At Eastview, servanthood is the best tool for evangelism. In 2018, they opened a satellite location in nearby Bloomington, which has changed the perception of their church in the community.
“People see us as more a part of the Bloomington-Normal community now,” Baker says. “We’ve always been an outwardly focused church, but our outreach is more visible now. We have adopted the elementary schools in the area, and we have partnerships with all of the social agencies in town. People see us helping, which has opened doors for us.”
Bloomington-Normal is a community of 130,000 people. “We have two universities as well as State Farm Insurance Company’s headquarters, which employs 15,000 people,” Baker says. “The community is becoming more diverse, and I’m pleased that our church is representative of that change.”
Baker has learned a lot in the age of COVID-19. “It’s so easy to be swayed by other people,” he says. “As a pastor, I have to be sure of my calling. I’ve found that I’m more confident in God’s plan than in my own leadership, and I need to lean into him all the more.”

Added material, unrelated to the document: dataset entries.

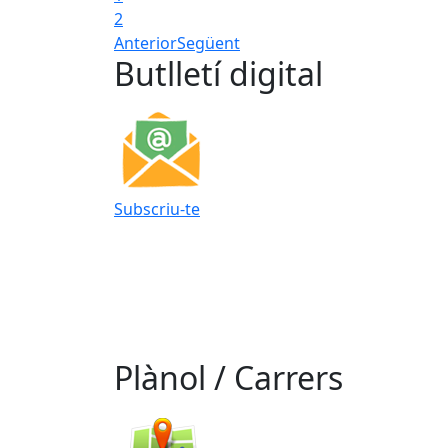
2
Anterior
Següent
Butlletí digital
Subscriu-te
Plànol / Carrers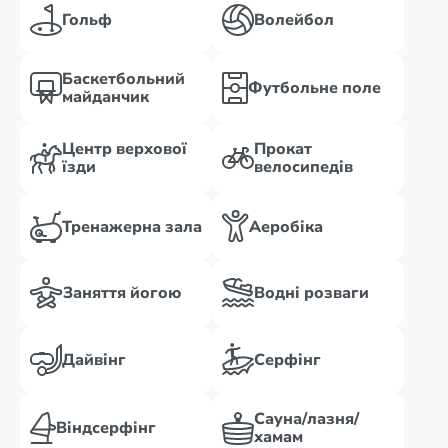
Гольф
Волейбол
Баскетбольний
Футбольне поле
майданчик
Центр верхової
Прокат
їзди
велосипедів
Тренажерна зала
Аеробіка
Заняття йогою
Водні розваги
Дайвінг
Серфінг
Сауна/лазня/
Віндсерфінг
хамам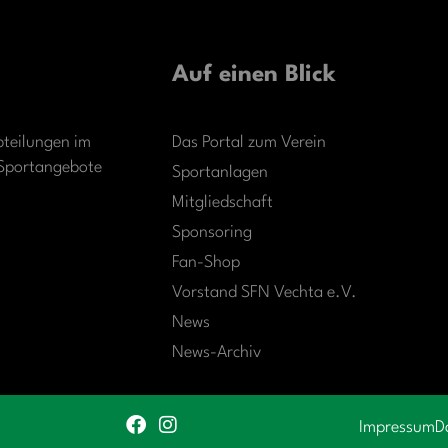
Auf einen Blick
bteilungen im
Das Portal zum Verein
r Sportangebote
Sportanlagen
Mitgliedschaft
Sponsoring
Fan-Shop
Vorstand SFN Vechta e.V.
News
News-Archiv
Impressum
D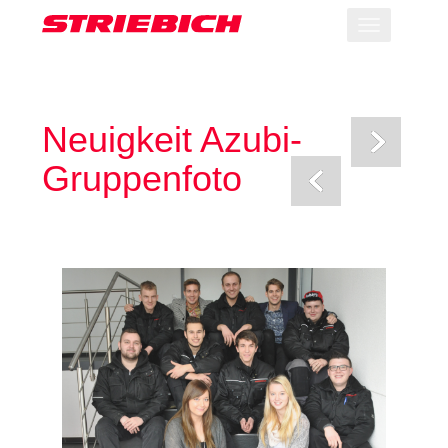
Toggle
navigation
Neuigkeit Azubi-
Gruppenfoto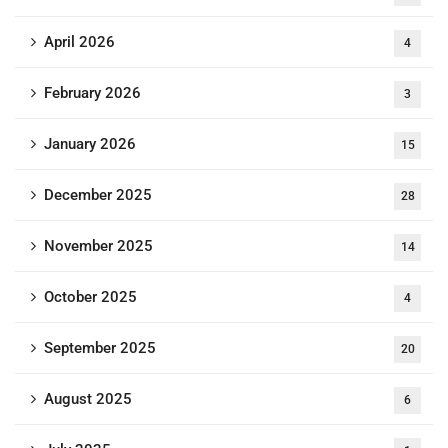
April 2026
4
February 2026
3
January 2026
15
December 2025
28
November 2025
14
October 2025
4
September 2025
20
August 2025
6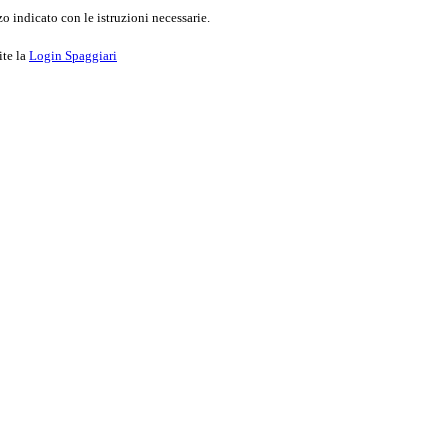
o indicato con le istruzioni necessarie.
ite la
Login Spaggiari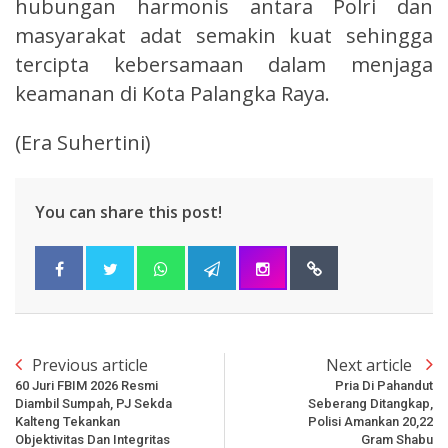
hubungan harmonis antara Polri dan
masyarakat adat semakin kuat sehingga
tercipta kebersamaan dalam menjaga
keamanan di Kota Palangka Raya.
(Era Suhertini)
You can share this post!
Previous article
Next article
60 Juri FBIM 2026 Resmi
Pria Di Pahandut
Diambil Sumpah, PJ Sekda
Seberang Ditangkap,
Kalteng Tekankan
Polisi Amankan 20,22
Objektivitas Dan Integritas
Gram Shabu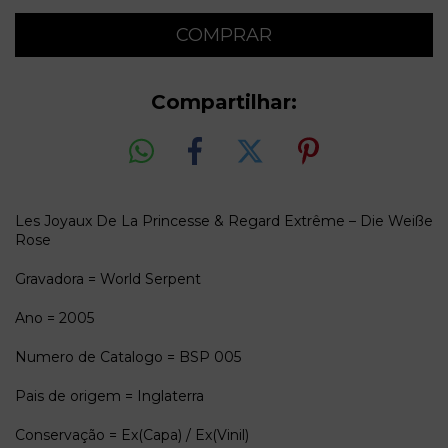
Compartilhar:
Les Joyaux De La Princesse & Regard Extrême – Die Weiße
Rose
Gravadora = World Serpent
Ano = 2005
Numero de Catalogo = BSP 005
Pais de origem = Inglaterra
Conservação = Ex(Capa) / Ex(Vinil)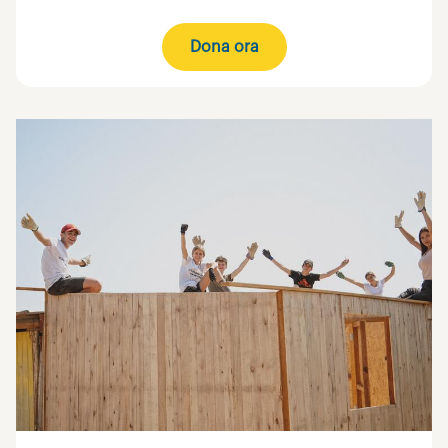
Dona ora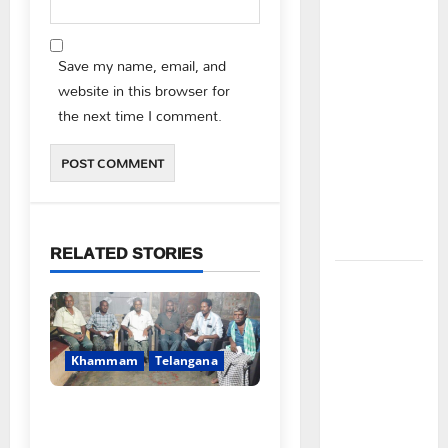
ప్రభుత్వం
ఎన్నికల
Save my name, email, and
ముందు
website in this browser for
విద్యార్థులకు
the next time I comment.
ఇచ్చిన
హామీలను
వెంటనే
అమలు
చేయాలి:
ఎస్ఎఫ్ఐ”
RELATED STORIES
పీఆర్సీ
సమస్యల
పరిష్కారానికి
నల్ల
Khammam
Telangana
బ్యాడ్జీలతో
ఉపాధ్యాయుల
FFS యాప్ విధానం రద్దు
నిరసన”
చేయాలి: మోరంపూడి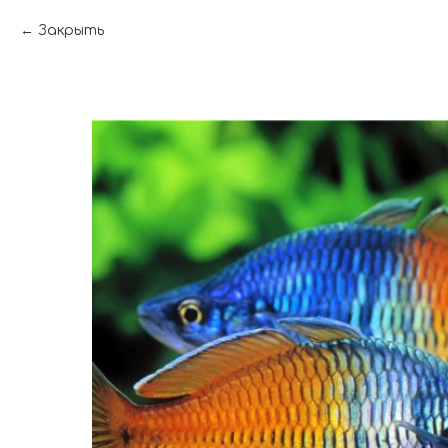
Закрыть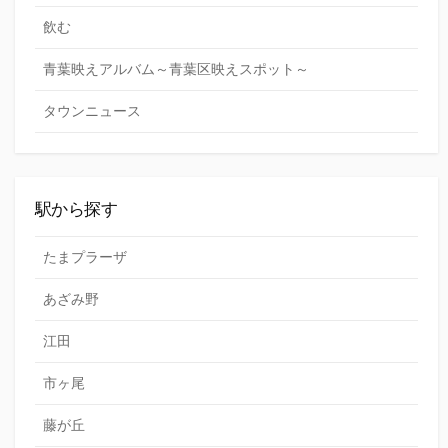
飲む
青葉映えアルバム～青葉区映えスポット～
タウンニュース
駅から探す
たまプラーザ
あざみ野
江田
市ヶ尾
藤が丘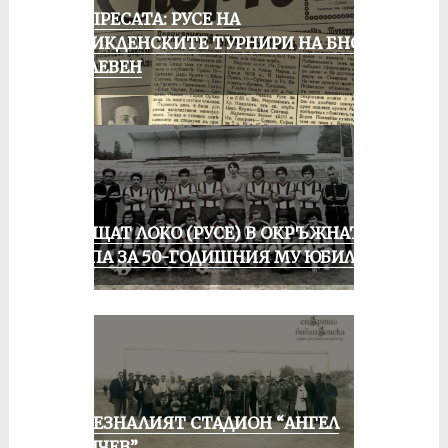
ОТ ПРЕСАТА: РУСЕ НА
ВЕЛИКДЕНСКИТЕ ТУРНИРИ НА БНСФ
В ПЛЕВЕН
ПРАЩАТ ЛОКО (РУСЕ) В ОКРЪЖНАТА
ГРУПА ЗА 50-ГОДИШНИЯ МУ ЮБИЛЕЙ
ИЗЧЕЗНАЛИЯТ СТАДИОН “АНГЕЛ
КЪНЧЕВ”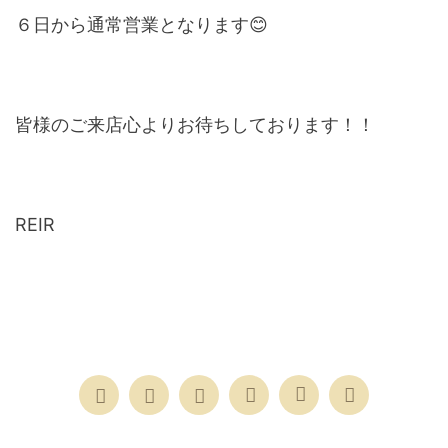
６日から通常営業となります😊
皆様のご来店心よりお待ちしております！！
REIR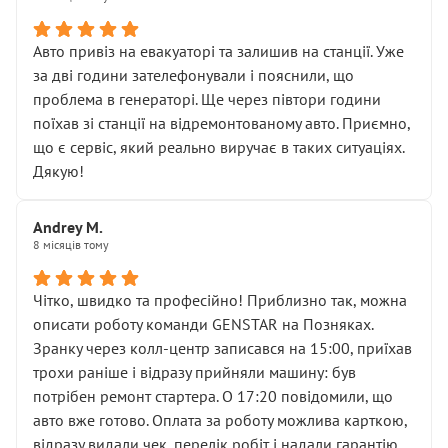
• сказали, що тепер “потрібно знімати колеса”
• що біля авто стояти вже не можна
• почали озвучувати купу додаткових робіт без
Авто привіз на евакуаторі та залишив на станції. Уже
чіткого пояснення
за дві години зателефонували і пояснили, що
( ну все зняли та доробили) дякую!
проблема в генераторі. Ще через півтори години
Окремий момент, який виглядає абсурдно:
поїхав зі станції на відремонтованому авто. Приємно,
мені заявили, що бачок гальмівної рідини потрібно
що є сервіс, який реально виручає в таких ситуаціях.
міняти разом із головним гальмівним циліндром у
Дякую!
зборі.
Для людини, яка хоча б трохи розуміється на техніці,
Andrey M.
це звучить як мінімум непрофесійно, а як максимум —
8 місяців тому
спроба продати дорогий вузол замість елементарних
ущільнювачів.
Чітко, швидко та професійно! Приблизно так, можна
Що прикро — це не перший мій візит. Раніше міняв у
описати роботу команди GENSTAR на Позняках.
вас стартер, і тоді сервіс наче справив хороше
Зранку через колл-центр записався на 15:00, приїхав
враження. Але згодом знайшов декілька гайок під
трохи раніше і відразу прийняли машину: був
лобовим склом. Мені пояснили, що це “старі гайки, які
потрібен ремонт стартера. О 17:20 повідомили, що
відкручували”, і попросили не хвилюватися. ( надіюсь
авто вже готово. Оплата за роботу можлива карткою,
новий власник, не застяг в полі))
відразу видали чек, перелік робіт і надали гарантію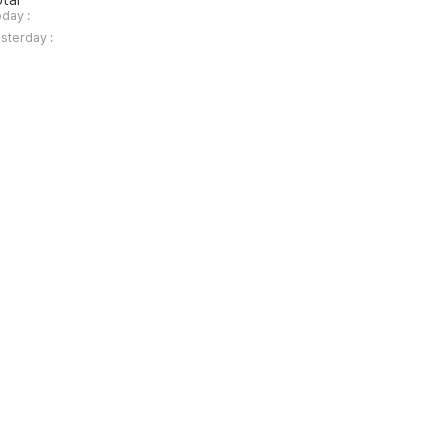
tal
day :
sterday :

The virus has taught Baker that his church can reach people, no matter what. One unique mode they’ve used is an after-service chat group.
“People can dial in to a Zoom call after the service concludes for extra teaching,” Baker says. “They can talk about what they learned, ask questions and fellowship with one another. It’s a way to give people that after-church ‘foyer time’ they need.”
One person who has come to Eastview since the start of the pandemic is David Linley, a combat veteran who suffers from PTSD. “I was walking in a park one day, and I saw signs for Eastview stuck in the grass,” he says. “I was going through a hard time in my life, and I wanted to connect with a church, so I watched online that weekend.”
The service featured contemporary music, which Linley liked. “I felt very comfortable, even though I wasn’t actually there,” he says. He joined the Zoom call after the service. “They welcomed me into the conversation, even though I was a stranger to them. I could tell they trusted one another, and that meant a lot to me.”
During that call, Linley found out about a socially distant baptism event the church was holding outside. “I felt compelled to go,” he says. “Pastor Mike and Pastor Nicki [Green, pastor of involvement] welcomed me and even invited me to eat dinner with them. I could see the sincerity in everything they were doing. They actually cared about me.”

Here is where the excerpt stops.